Mercadona constitue un excellent exemple. Son modèle d’« innovation circulaire » recueille les retours de 4,6 millions de clients par jour grâce à l’IA conversationnelle, pouvant ainsi modifier sa gamme de produits en 72 heures. Grâce à cette adaptabilité, Mercadona a pu pivoter durant la crise logistique de 2024, assurant une disponibilité de 95 % de ses articles.
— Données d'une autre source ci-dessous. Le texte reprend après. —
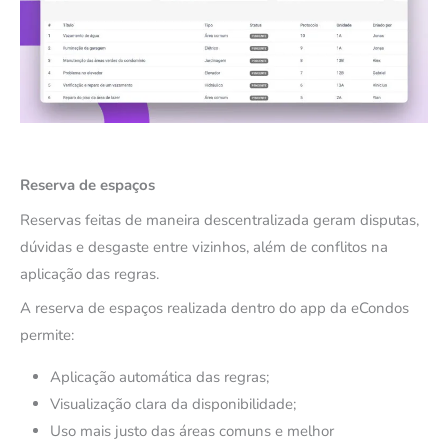
Reserva de espaços
Reservas feitas de maneira descentralizada geram disputas,
dúvidas e desgaste entre vizinhos, além de conflitos na
aplicação das regras.
A reserva de espaços realizada dentro do app da eCondos
permite:
Aplicação automática das regras;
Visualização clara da disponibilidade;
Uso mais justo das áreas comuns e melhor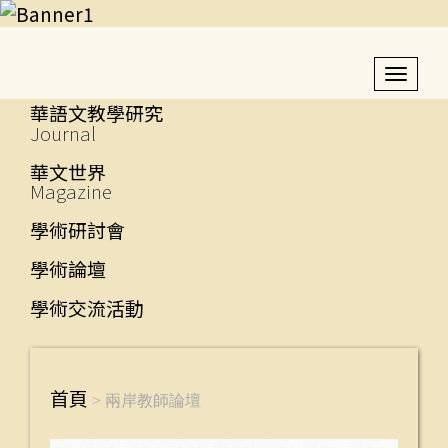
Toggl
navig
華語文教學研究
Journal
華文世界
Magazine
學術研討會
學術論壇
學術交流活動
首頁
首頁
> 兩岸教師論壇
Les mécanismes d’adaptation systémique :
- Capteurs culturels. L’opérateur espagnol Telefónica suit 147 indicateurs du climat organisationnel par l’analyse des e-mails et des réunions, de manière à détecter toute résistance au changement à un stade précoce.
- Interface équipes. Chez le fournisseur de gaz Naturgy, des traducteurs numériques font le lien entre les techniciens IA et les services opérationnels, garantissant ainsi un alignement stratégique.
- Gouvernance dynamique. L’entreprise Glovo a implanté des DAO (Organisations Autonomes Décentralisées) pour accélérer la prise de décision, réduisant ainsi les délais d’approbation de 45 à 2 jours.
À l’aide de ces mécanismes, l’adaptabilité devient une capacité mesurable et gérable, et non plus un simple slogan.
6. Gouvernance éthique et responsable : la boussole morale de l’IA
De la simple conformité à l’excellence éthique. La gouvernance moderne en matière d’IA s’articule autour de trois niveaux :
- Stratégique : des comités d’éthique à représentation multidisciplinaire.
- Opérationnel : des systèmes de surveillance continue de l’impact.
- Technique : des outils d’explicabilité et d’audit d’algorithmes.
Siemens Healthineers, le géant mondial de la technologie médicale, a mis en place un système d’évaluation éthique des projets d’IA, qui prend en compte 23 paramètres allant du respect de la vie privée à l’impact social. En 2024, l’entreprise a rejeté 12 % des initiatives techniquement viables pour des raisons éthiques.
Des cadres de gouvernance innovants pour une IA responsable :
- Des contrats intelligents et responsables. Pour ses modèles d’évaluation de la solvabilité, BBVA s’appuie sur la blockchain afin d’intégrer une politique de prêt équitable.
- Des audits d’algorithmes en temps réel. La start-up espagnole Sherpa.ai a développé un système de détection et de correction automatique des biais survenant au cours du processus d’inférence.
- Une transparence graduelle. L’assureur espagnol Mapfre fournit des explications adaptées aux différentes parties prenantes (des techniciens aux clients) concernant ses systèmes de tarification.
Le défi à venir consistera à préserver la cohésion du système face à l’accélération technologique. Comme le souligne le professeur Xavier Ferràs, de l’Esade, « La prochaine frontière n’est pas technologique, mais organisationnelle : il faut créer des structures capables d’apprendre aussi vite que leurs propres algorithmes ». Les acteurs réussissant à établir cette symbiose entre l’humain et le numérique bénéficieront non seulement d’avantages concurrentiels, mais aussi de nouveaux paradigmes de valeur commerciale.